ARTICLE
3 December 2009

European Commission Fines E.On And GDF Suez Over EUR 1 Billion For Anti-Competitive Agreement

On 8 July 2009, the European Commission announced that it had fined each of E.On (including its subsidiary E.On Ruhrgas) and GDF Suez EUR 553 million for operating a market-sharing agreement.
United Kingdom Antitrust/Competition Law

On 8 July 2009, the European Commission announced that it had fined each of E.On (including its subsidiary E.On Ruhrgas) and GDF Suez EUR 553 million for operating a market-sharing agreement. Under this agreement, first concluded in 1975, each party agreed not to supply gas in the other's home territory. The agreement continued even after the liberalisation of European gas markets.

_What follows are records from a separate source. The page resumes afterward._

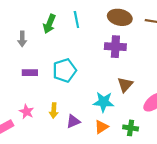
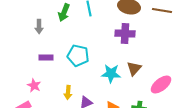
cyan pentagon: (64, 70) -> (78, 56), turned 30
cyan star: (104, 102) -> (111, 74), moved
pink star: (27, 112) -> (34, 86), moved

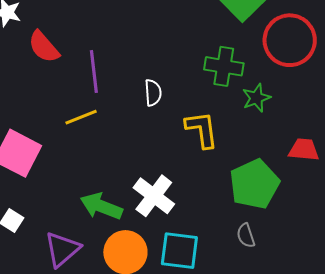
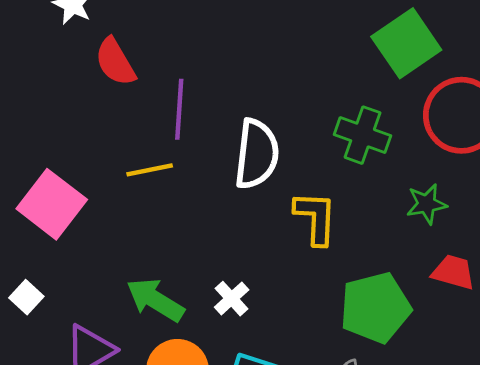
white semicircle: (153, 93) -> (257, 154), size x1.8
green star: (256, 98) -> (427, 204), moved
white cross: (154, 196) -> (232, 299), size x0.6

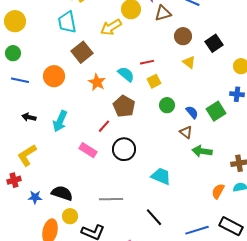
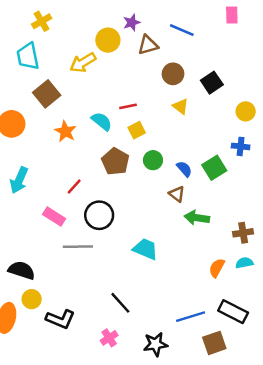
brown pentagon: (124, 106) -> (115, 161), moved
gray line: (111, 199) -> (78, 247), moved
black line: (154, 217) -> (120, 303), moved

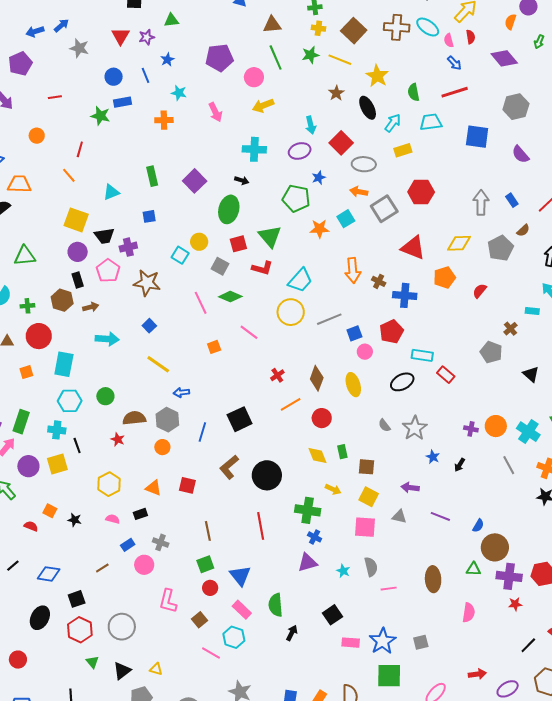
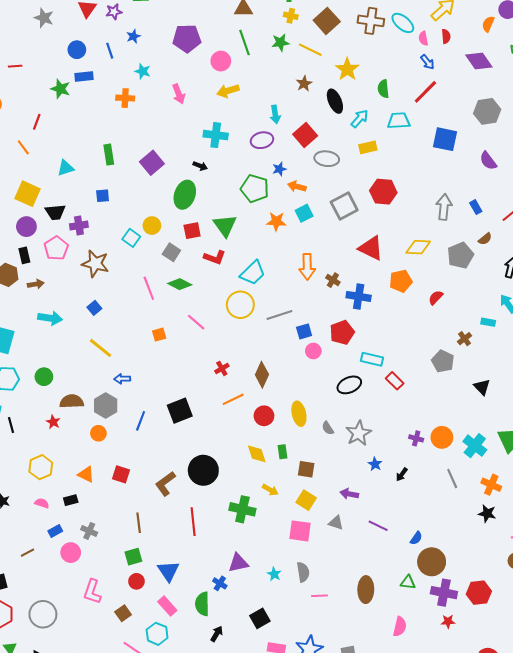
red line: (455, 92) -> (425, 92), turned -32
orange arrow: (359, 192) -> (297, 186), moved
yellow ellipse: (353, 385) -> (299, 414), moved
brown L-shape: (229, 467) -> (165, 484), moved
blue cross: (315, 537) -> (220, 583), moved

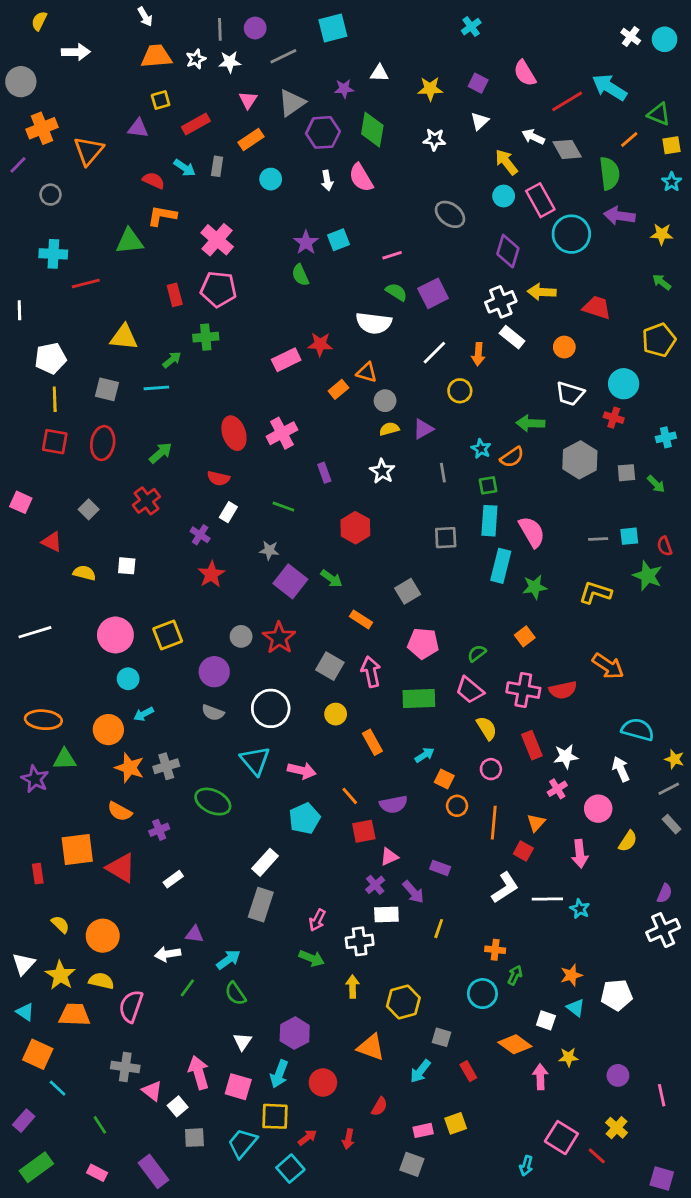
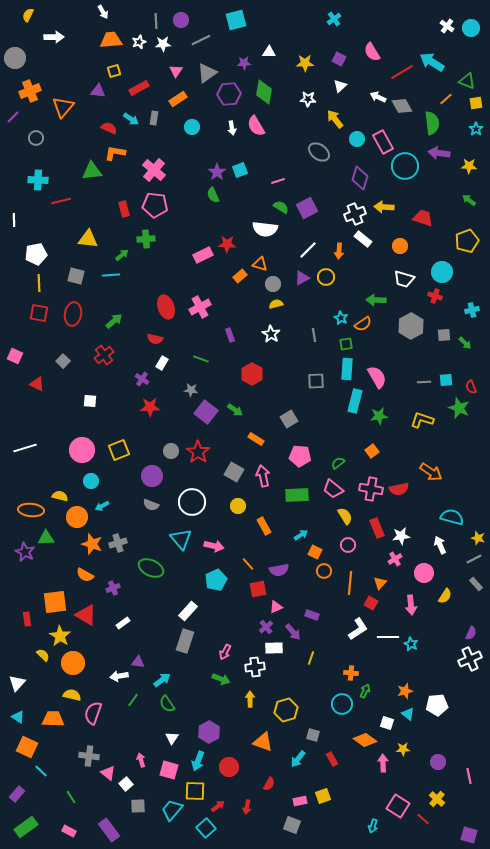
yellow arrow: (506, 162) -> (335, 119), moved
purple triangle: (423, 429) -> (302, 278), moved
yellow semicircle: (84, 573) -> (60, 496), moved
red star: (211, 574) -> (150, 407), turned 30
yellow star: (60, 975) -> (60, 636), moved
pink arrow: (199, 1073) -> (141, 760), size x0.6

The Commission found that this amounted to a very serious infringement of competition law.

This is one of several high-profile energy investigations to have begun after the Commission's investigation of the energy sector concluded in 2005, and this shows the value of sector inquiries to the Commission for spotting anti-competitive behaviour, and the risk to market participants that unlawful activity will be uncovered and penalised.

The case was settled by fines rather than commitments, unlike other recent energy sector cases (e.g. in February 2009, the Commission accepted binding commitments from E.On in relation to allegations that E.On had abused its dominant position in the German electricity wholesale and balancing markets, and in March 2009, the Commission accepted binding commitments from RWE in relation to allegations that RWE had abused its dominant position in the gas transport market). This indicates that the Commission may not always be willing to accept commitments where it is in a position to impose a substantial fine. Moreover, the issue of a formal infringement decision facilitates third parties claiming damages before national courts in "follow-on" actions, where the Commission decision is proof that the unlawful behaviour took place.

The background to this case is as follows. In 1975, Ruhrgas and Gaz de France (GDF) agreed to build the "MEGAL" pipeline which would bring gas from Russia to France and Germany. By an exchange of letters, they agreed that each would not sell gas in to each other's territory – i.e. a market-sharing arrangement. At the time, there were other legal or de facto barriers to market entry, for example GDF had a legal monopoly to import natural gas in France until 2000, and Ruhrgas belonged to a network of demarcation agreements with other German suppliers until 1998.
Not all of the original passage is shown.